He asked me to go in and do a screen test, which involved improvising a scene with Adam Tandy, the producer, in this weird, slightly tiki-lounge room in a casting studio. We were pretending to be at lunch on Whitehall, discussing the fate of a Minister and we were surrounded by these life-size, fake palm trees and this fibreglass stone-cladding effect wall. I half expected Bing Crosby to come in and start singing 'The Little Drummer Boy'. He didn't, though. Slightly disappointing.

It's only partially written isn't it? You are improvising, like Curb Your Enthusiasm. How does that work, practically?

We always say that it's about 80% written and 20% improvised. The writers (Jesse Armstrong, Simon Blackwell and Tony Roche) working alongside Armando, produce these excellent scripts, which we then improvise around and ruin in rehearsals. There are rewrites and re-rewrites and then we go and film it. When we're filming, we often do several takes - some sticking to the script, some messing around with it, trying different things out under Armando's direction - and then we all have a nice sit down. We shoot the shows in chronological order, as far as possible, so that if something comes up in an improvisation in one scene, it can be referred back to.

BBC Four seem very proud of it. We hear more shows are coming. When can we expect those, and do you see it running and running, like Yes Minister?

There are three more on their way. We've just started filming them. As far as I understand it, they should be on BBC Four in the Autumn, and then the full series of six will be repeated on BBC Two. Which is too late for my parents, who've already bought a digibox. I expect they've kept the receipt, though. They're very good like that.

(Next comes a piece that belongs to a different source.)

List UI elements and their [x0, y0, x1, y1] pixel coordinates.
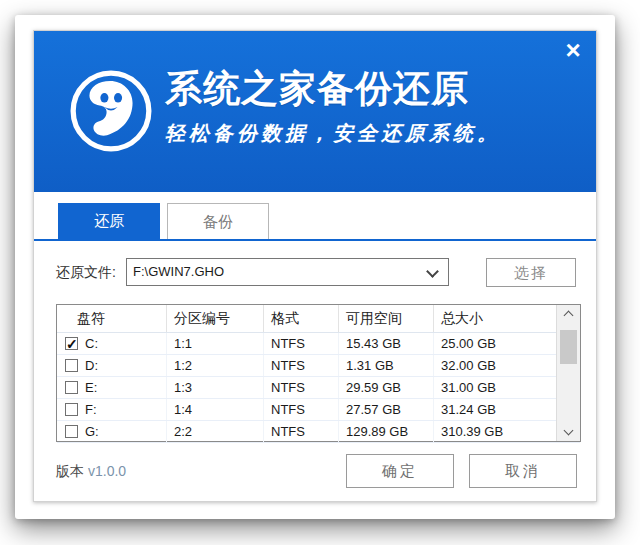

I do hope it runs and runs, yes. And I speak as a license payer. It's such a rich seam of subject matter and there's so much more to get out of the characters and their various relationships that I can't see it running out of steam anytime soon. Whether or not it goes on is up to other people, though, which I see as a flaw in the BBC charter, quite frankly. Apart from anything else, it's so much fun to do that I'd rather it didn't stop just yet.

And you're taking a one man show up to Edinburgh this year?

I am, yes. It's called 'Atomicity' and it's going to be a trawl through The Very Fabric of The Universe Itself™. At least that's the plan. I may decide to take everyone out for cake, instead. I doubt it, but it's good to leave your options open, isn't it? Anyway, it's on from the 5th to the 28th of August at The Assembly Rooms at 7.45p.m.

You're at the very cerebral end of stand-up, is that reasonable to say? And as such is it a lonely road you travel?

I'm never sure about this 'cerebral' thing. I always worry that makes it sound as though the shows I do are dry and inaccessible, which I work really hard not to make them. The thing is that for the last few shows I've used these really big subjects as starting points - 2004's show was about what elements go to make up a civilization, and the one before was about human evolution - so there's a tendency to describe them as cerebral, but the most important thing I'm aiming towards when I'm writing them is creating a really funny show.

They're full of daft jokes about high-fallutin' subjects, stories, stupid tangents, lots of lies... It's not like they require any previously-acquired knowledge about the subjects, any more than you need to understand intimately the home life of comedians who talk about their families before you go and see their shows. I just think that there's comedy in these ideas and I still have that gleeful, little boy fascination with finding stuff out, and it's so much easier to be funny about things you're enthusiastic about.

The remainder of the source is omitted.